▶ _Action item_
Write out each line from the data below that includes the word "gratis".

[Dataset records]
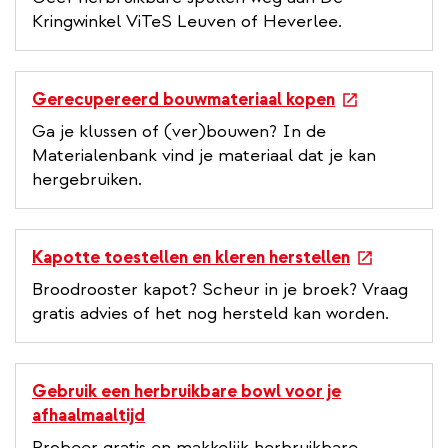
t
Kringwinkel ViTeS Leuven of Heverlee.
e
r
n
e
Gerecupereerd bouwmateriaal kopen
a
x
Ga je klussen of (ver)bouwen? In de
l
t
Materialenbank vind je materiaal dat je kan
l
e
hergebruiken.
i
r
n
n
k
a
e
Kapotte toestellen en kleren herstellen
l
x
Broodrooster kapot? Scheur in je broek? Vraag
l
t
gratis advies of het nog hersteld kan worden.
i
e
n
r
k
n
Gebruik een herbruikbare bowl voor je
a
afhaalmaaltijd
l
Probeer gratis en makkelijk herbruikbare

▶ _Reply to the task_
gratis advies of het nog hersteld kan worden.
Probeer gratis en makkelijk herbruikbare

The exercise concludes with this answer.